§ REQUIREMENT
Write out nothing but the lines from the first line of the entries below through the line with "Minta Penawaran"; no pictures go in.

§ Collected data
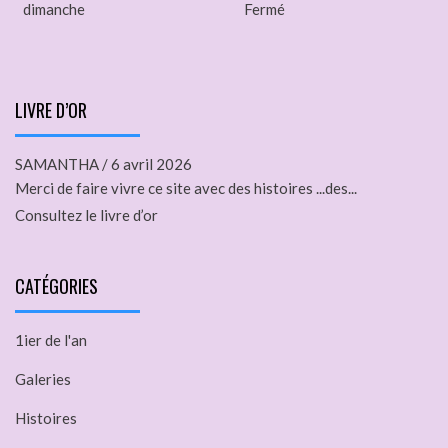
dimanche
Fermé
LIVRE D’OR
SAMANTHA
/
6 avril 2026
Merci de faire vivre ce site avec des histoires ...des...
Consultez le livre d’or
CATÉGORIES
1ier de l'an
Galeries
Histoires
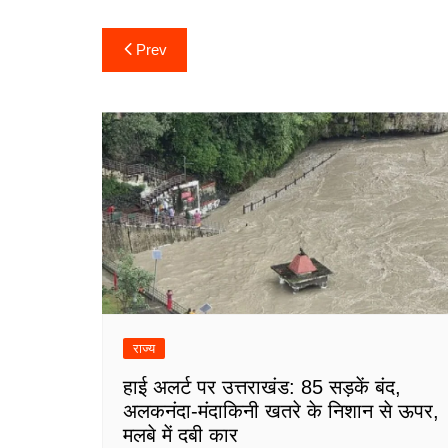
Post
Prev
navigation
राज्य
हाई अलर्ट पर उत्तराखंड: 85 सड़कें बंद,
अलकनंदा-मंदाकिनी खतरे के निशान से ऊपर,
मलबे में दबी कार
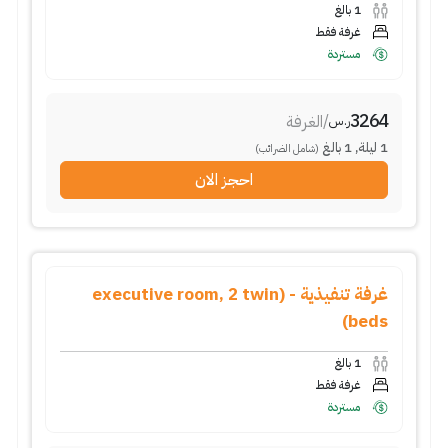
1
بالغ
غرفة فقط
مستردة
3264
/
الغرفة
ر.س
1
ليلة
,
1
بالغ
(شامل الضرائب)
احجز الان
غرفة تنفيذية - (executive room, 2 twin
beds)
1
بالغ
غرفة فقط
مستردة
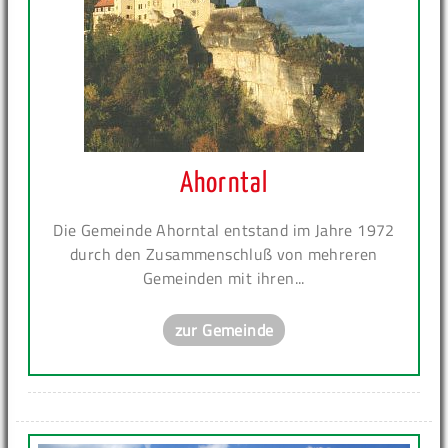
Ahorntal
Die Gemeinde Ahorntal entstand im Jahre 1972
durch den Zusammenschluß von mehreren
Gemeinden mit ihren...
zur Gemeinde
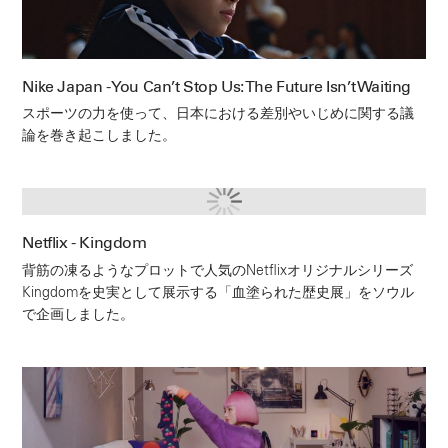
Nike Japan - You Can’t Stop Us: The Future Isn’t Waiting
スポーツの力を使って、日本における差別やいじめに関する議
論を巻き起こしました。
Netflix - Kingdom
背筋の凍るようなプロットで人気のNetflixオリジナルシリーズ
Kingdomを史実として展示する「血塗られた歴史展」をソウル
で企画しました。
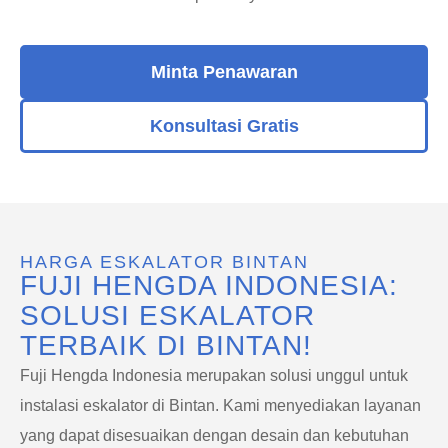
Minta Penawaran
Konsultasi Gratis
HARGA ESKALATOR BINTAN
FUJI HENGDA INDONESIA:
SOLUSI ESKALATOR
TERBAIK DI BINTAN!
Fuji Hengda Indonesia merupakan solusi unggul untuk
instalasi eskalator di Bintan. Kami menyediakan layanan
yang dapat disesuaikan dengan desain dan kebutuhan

§ SOLUTION FOR THIS EXERCISE
dimanche
Fermé
LIVRE D’OR
SAMANTHA
/
6 avril 2026
Merci de faire vivre ce site avec des histoires ...des...
Consultez le livre d’or
CATÉGORIES
1ier de l'an
Galeries
Histoires
Post
Prev
navigation
राज्य
हाई अलर्ट पर उत्तराखंड: 85 सड़कें बंद,
अलकनंदा-मंदाकिनी खतरे के निशान से ऊपर,
मलबे में दबी कार
1
بالغ
غرفة فقط
مستردة
3264
/
الغرفة
ر.س
1
ليلة
,
1
بالغ
(شامل الضرائب)
احجز الان
غرفة تنفيذية - (executive room, 2 twin
beds)
1
بالغ
غرفة فقط
مستردة
Ahorntal
Die Gemeinde Ahorntal entstand im Jahre 1972
durch den Zusammenschluß von mehreren
Gemeinden mit ihren...
zur Gemeinde
Nike Japan - You Can’t Stop Us: The Future Isn’t Waiting
スポーツの力を使って、日本における差別やいじめに関する議
論を巻き起こしました。
Netflix - Kingdom
背筋の凍るようなプロットで人気のNetflixオリジナルシリーズ
Kingdomを史実として展示する「血塗られた歴史展」をソウル
で企画しました。
Minta Penawaran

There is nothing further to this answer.